Holmes pointed over my own shoulder. “Based on the downwards trajectory of the bullet, the shot can only have come from the roof of that building.”

I turned to see where he was pointing. Over the hedges I could see the top of a brown stone building with thick sills above narrow windows. They made the building look as if it was frowning heavily. “We need to gain access to that roof, in case the shooter has left any evidence behind.”

“You do that,” I said, catching sight of one of the Garden’s attendants, obvious in his striped shirt and cap. “I shall go and question the natives.”

Holmes bounded off without a backward glance, while I raised a hand to attract the attendant.

“Can I help you, sir?” he asked, approaching. “Directions to various entertainments or cafes, perhaps, or just a potted history of the gardens themselves and the famous people who have visited in the past and continue to do so?”

“Perhaps another time,” I rejoined. “I am assisting the police with their investigations into the recent death of a young man.” I felt no guilt at saying I was assisting the police – I was assisting a man who was assisting the police, and that seemed good enough. I once danced with a man who’d danced with a girl who’d danced with the Prince of Wales, which leads me to tell people that I got close to dancing with the Prince of Wales – it is a similar situation.

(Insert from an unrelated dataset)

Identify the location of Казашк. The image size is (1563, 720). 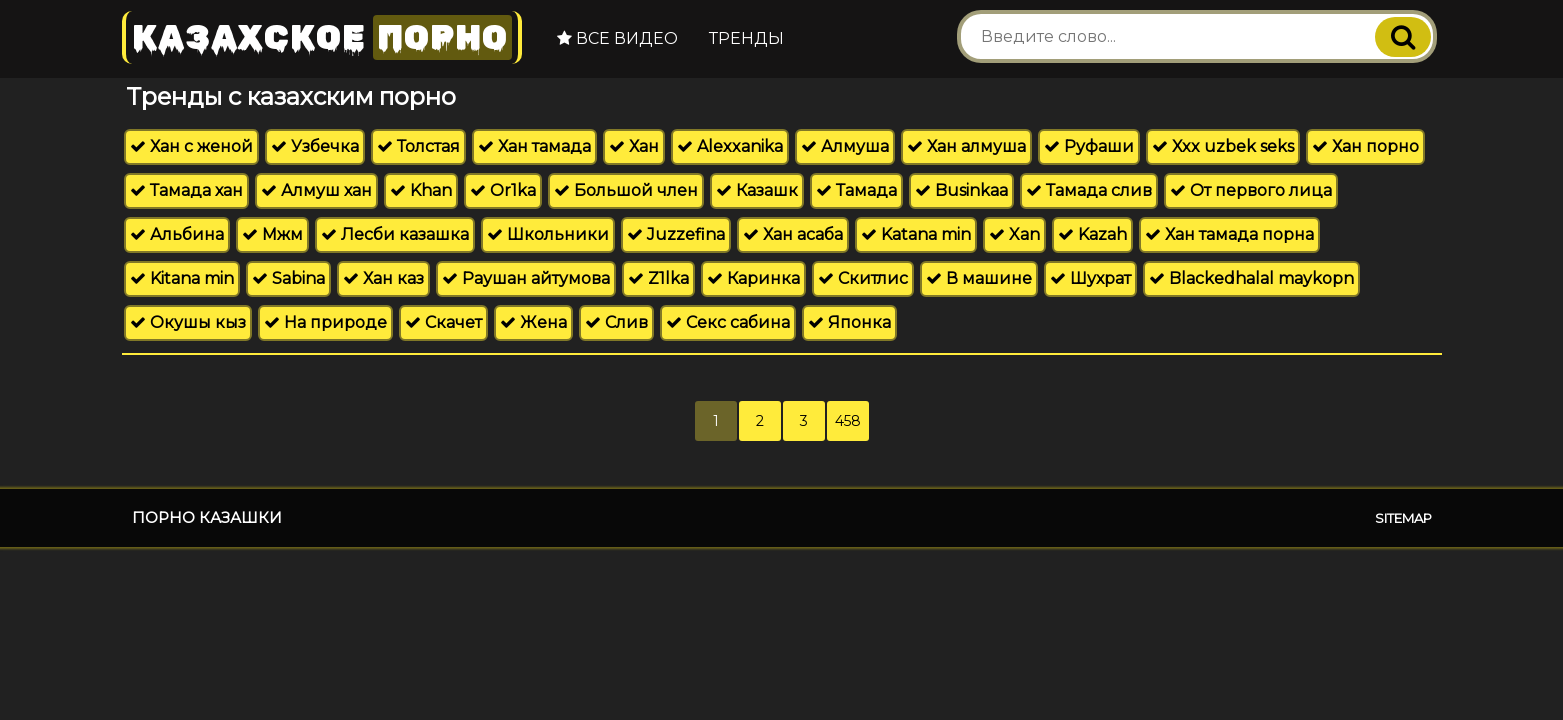
(757, 190).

He winced. “Ah, yes. We have been instructed not to talk about that, sir. Bad for publicity, if you see what I mean. I believe the owners of the gardens have impressed upon the owners of the city’s newspapers that their regular advertisements would be stopped if the newspapers carried anything more that a cursory report. People would not like to go to a place where someone has recently died.”

“Oh, I don’t know,” I said. “The general public, in my estimation, have a vein of morbid curiosity running through them like the letters in a stick of Blackpool rock.” I slipped a coin into his hand with a well-practised motion. I suspect I could be a theatrical magician and prestidigitator with little or no practice. “Was this where it happened?”

“It was, sir,” he said, slipping the coin into his pocket with a similarly smooth motion. Perhaps we should form a double act. “The young man was just over there, on that patch of grass. Some say that he was shot. With a bullet! Others say he was stabbed, or suffered a sudden haemorrhage.”

“Indeed. And if a gun was fired, did you see where the shot might have come from?”

He shook his head. “There was nobody around holding a gun, and nobody did a runner.”

“Thank you,” I said, and started to turn away.

Perhaps he did not think he’d given me enough value for my money, because he added: “Of course, if the man was shot then another two feet to the left and it would have been a greater tragedy. Not that this was not a tragedy, but the Earl of Montcreif was standing just beside the young man.”